━━━ Records to use ━━━

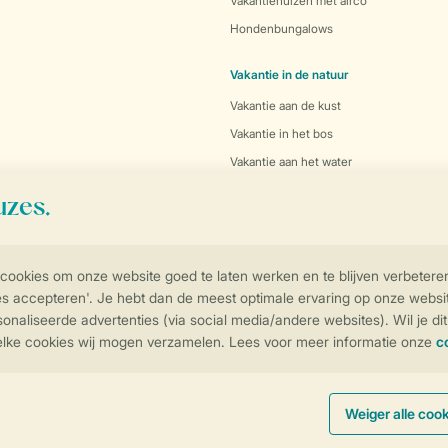
Vakantiehuizen met airco
Hondenbungalows
Vakantie in de natuur
Vakantie aan de kust
Vakantie in het bos
Vakantie aan het water
Vakantie aan zee
Vakantie in de bergen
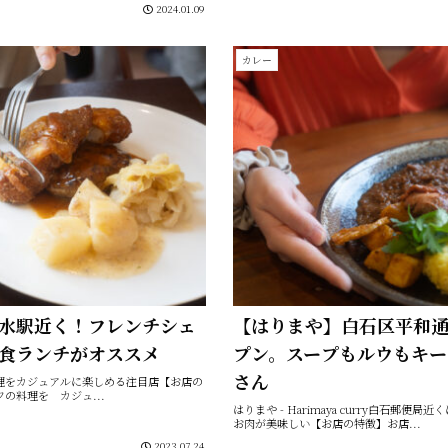
2024.01.09
カレー
水駅近く！フレンチシェ
【はりまや】白石区平和通り
食ランチがオススメ
プン。スープもルウもキ
さん
理をカジュアルに楽しめる注目店【お店の
の料理を カジュ...
はりまや - Harimaya curry白石郵
お肉が美味しい【お店の特徴】お店...
2023.07.24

━━━

▶ [Exercise goal] Without including any pictures, please restate all the records exactly.

▶ [Reply]
Vakantiehuizen met airco
Hondenbungalows
Vakantie in de natuur
Vakantie aan de kust
Vakantie in het bos
Vakantie aan het water
Vakantie aan zee
Vakantie in de bergen
2024.01.09
カレー
水駅近く！フレンチシェ
【はりまや】白石区平和通り
食ランチがオススメ
プン。スープもルウもキ
さん
理をカジュアルに楽しめる注目店【お店の
の料理を カジュ...
はりまや - Harimaya curry白石郵
お肉が美味しい【お店の特徴】お店...
2023.07.24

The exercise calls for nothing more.